Scotland becomes Superpower?

This is something I read recently. Basically this guy has written a story for how he conquered the world in Medieval 2 Total War playing as Scotland. It's incredibly well written and got me thinking, could Scotland have ever become a superpower at some point in time?
 
This is something I read recently. Basically this guy has written a story for how he conquered the world in Medieval 2 Total War playing as Scotland. It's incredibly well written and got me thinking, could Scotland have ever become a superpower at some point in time?

short answer: No

Scotland does not have the population or resources to become a world power. If Scotland had no land borders then they may become a world great power or local superpower as they can devote all resources to the navy but while Scotland has to worry about England then they can't devote resources to becoming a Great Power
 
Scotland does not have the population or resources to become a world power. If Scotland had no land borders then they may become a world great power or local superpower as they can devote all resources to the navy but while Scotland has to worry about England then they can't devote resources to becoming a Great Power

Quite. You'd have to get some sort of Union between Scotland and England - maybe a Scottish King inherits the English throne in the sixteenth or seventeenth centuries and eventually his descendants create some sort of Combined Kingdom in the early eighteenth century. Through colonial expansion, that union could achieve superpower status by the middle of the nineteenth century.

Cheers,
Nigel
 
Well it depends on England, then, doesn't it?
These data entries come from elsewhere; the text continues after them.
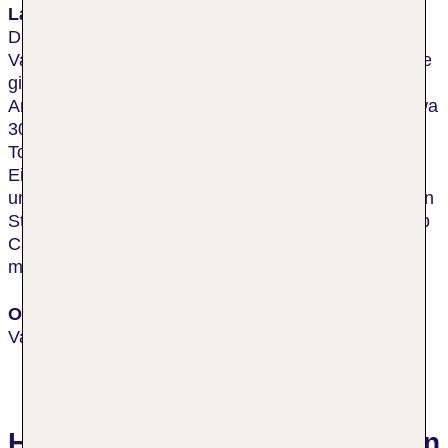
Lage & Umgebung
Das Hotel befindet sich im Stadtzentrum von
Vancouver, unweit des Yaletown. Direkt am Gebäude
gibt es zahlreiche Restaurants, Bars sowie eine
Anschlussstelle an das öffentliche Verkehrsnetz. Etwa
300 m entfernt befindet sich das nächste
Touristenzentrum, eine bunte Vielfalt an
Einkaufsmöglichkeit ferner die Robson Street. In
ungefähr 10 Autominuten erreichen die Besucher den
Strand, das GM and BC Stadium und den Cruiseship
Canada Place. Nach etwa 10 Gehminuten kommt
man in die Stadt Richmond.
Ort
Vancouver
Hotelbewertungen Best Western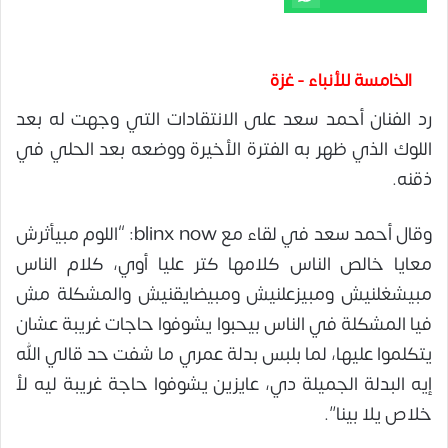
الخامسة للأنباء - غزة
رد الفنان أحمد سعد على الانتقادات التي وجهت له بعد
اللوك الذي ظهر به الفترة الأخيرة ووضعه بعد الحلي في
ذقنه.
وقال أحمد سعد في لقاء مع blinx now: “اللوم مبيأثرش
معايا خالص الناس كلامها كتر عليا أوي، كلام الناس
مبيشغلنيش ومبيزعلنيش ومبيضايقنيش والمشكلة مش
فيا المشكلة في الناس بيحبوا يشوفوا حاجات غريبة عشان
يتكلموا عليها، لما بلبس بدلة عمري ما شفت حد قالي الله
إيه البدلة الجميلة دي، عايزين يشوفوا حاجة غريبة ليه لأ
خلاص يلا بينا”.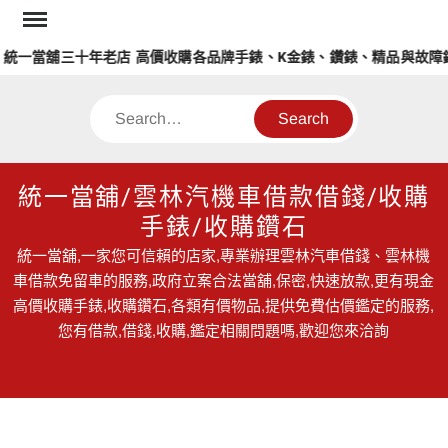
Skip
to
一當舖三十年老店 高價收購各品牌手錶、K金錶、鑽錶、精品與故障錶
content
Search
統一當舖/雲林汽機車借款借錢/收購
手錶/收購鑽石
統一當舖,一家您可信賴的店家,專業辦理雲林汽車借錢、雲林機
車借款免留車的服務,政府立案合法當舖,保密,快速放款,更有現金
高價收購手錶,收購鑽石,各類有價物品,提供免費估價鑑定的服務,
您有借款,借錢,收購,鑑定相關問題嗎,歡迎您來洽詢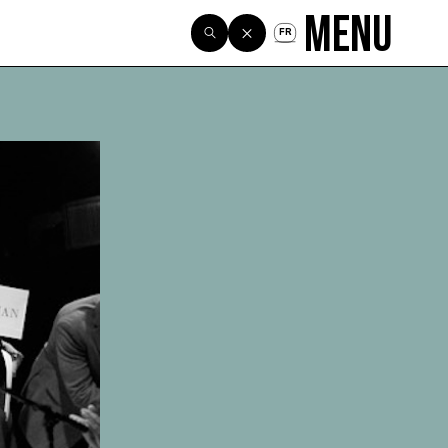
Menu
FR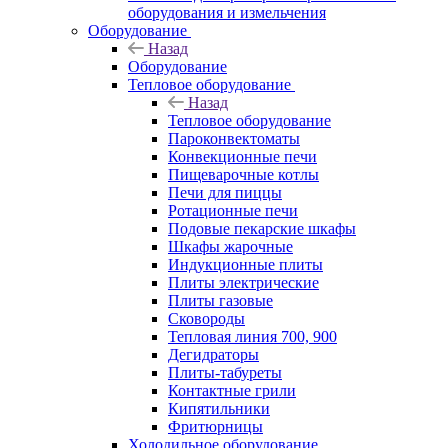
оборудования и измельчения
Оборудование
Назад
Оборудование
Тепловое оборудование
Назад
Тепловое оборудование
Пароконвектоматы
Конвекционные печи
Пищеварочные котлы
Печи для пиццы
Ротационные печи
Подовые пекарские шкафы
Шкафы жарочные
Индукционные плиты
Плиты электрические
Плиты газовые
Сковороды
Тепловая линия 700, 900
Дегидраторы
Плиты-табуреты
Контактные грили
Кипятильники
Фритюрницы
Холодильное оборудование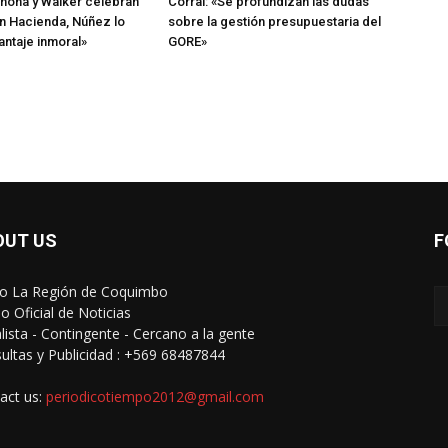
hona y Walker celebran
Corral: «Se profundizan las dudas
n Hacienda, Núñez lo
sobre la gestión presupuestaria del
antaje inmoral»
GORE»
OUT US
F
io La Región de Coquimbo
o Oficial de Noticias
alista - Contingente - Cercano a la gente
ultas y Publicidad : +569 68487844
act us:
periodicotiempo2012@gmail.com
Remove any reason for Scotland to be absorbed into England (basically the Darien Scheme), and maybe Scotland stays independent long enough to start functioning colonies elsewhere. So long as they play it smart and stay out of England's way they'd have a chance. Probably not a superpower, so to speak, but a power. Having an independent Scotland would probably hinder English expansion somewhat as well, because they'd be concerning themselves with their northern neighbours.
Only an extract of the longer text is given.